Casa Blanca carga contra la Fundación Nobel y reclama el Nobel de Paz para Trump

La Casa Blanca arremetió contra la Fundación Nobel y el Comité Nobel noruego, a quienes acusó de “hacer política” tras reiterar que el Premio Nobel de la Paz no puede ser transferido, ni siquiera de forma simbólica. El choque se produjo luego de que la opositora venezolana María Corina Machado, laureada en 2025, entregara su medalla al presidente de Estados Unidos, Donald Trump, durante una visita a la Casa Blanca.

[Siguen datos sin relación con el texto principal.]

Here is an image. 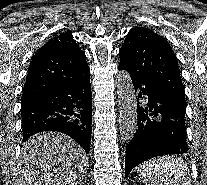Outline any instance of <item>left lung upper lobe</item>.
I'll use <instances>...</instances> for the list:
<instances>
[{"instance_id":"1","label":"left lung upper lobe","mask_w":207,"mask_h":185,"mask_svg":"<svg viewBox=\"0 0 207 185\" xmlns=\"http://www.w3.org/2000/svg\"><path fill=\"white\" fill-rule=\"evenodd\" d=\"M119 66L143 77L185 105V89L177 59L168 42L148 28H132L119 51Z\"/></svg>"}]
</instances>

El director de comunicaciones del Gobierno estadounidense, Steven Cheung, aseguró que Trump “merece con toda justicia” el Nobel de la Paz por su papel en la resolución y desescalada de conflictos internacionales. “Desde el Premio Nobel han emitido múltiples declaraciones sobre el presidente Trump, quien merece con toda justicia el Premio Nobel de la Paz por llevar la paz a al menos ocho guerras. En lugar de intentar hacer política, deberían resaltar los logros sin precedentes del presidente”, escribió Cheung en su cuenta de X.

El pronunciamiento oficial elevó el tono de una controversia que se activó tras el gesto de Machado, quien afirmó haber entregado a Trump la medalla del Nobel de la Paz recibida el año anterior. La dirigente opositora venezolana se reunió con el mandatario estadounidense en Washington en un encuentro privado, del que también participó el secretario de Estado, Marco Rubio, y al que no tuvieron acceso los medios de comunicación.

Ante la repercusión del acto, la Fundación Nobel y el Comité Nobel noruego difundieron comunicados para subrayar una regla básica del galardón: el premio es personal e intransferible. “Una vez que se anuncia un Premio Nobel, no puede ser revocado, compartido ni transferido a otros. La decisión es definitiva y se mantiene para siempre”, recordó la institución. La aclaración fue categórica: “Una medalla puede cambiar de dueño, pero el título de laureado con el Premio Nobel de la Paz no”.

El Comité Nobel precisó que existen precedentes históricos en los que las medallas han pasado a manos de terceros —por ejemplo, a través de subastas—, sin que ello altere la condición del ganador original del premio.

Donald Trump, quien nunca ha ocultado su interés en obtener el Nobel de la Paz, celebró públicamente el gesto de Machado. “Fue un gran honor para mí conocer hoy a María Corina Machado, de Venezuela. María me entregó su Premio Nobel de la Paz por el trabajo que he realizado. Un gesto maravilloso de respeto mutuo. ¡Gracias, María!”, escribió el presidente en su red Truth Social.

La polémica reaviva el debate sobre el alcance simbólico del Nobel de la Paz y el uso político de sus gestos, al tiempo que profundiza el pulso retórico entre la Casa Blanca y la institución que otorga uno de los reconocimientos más prestigiosos del mundo.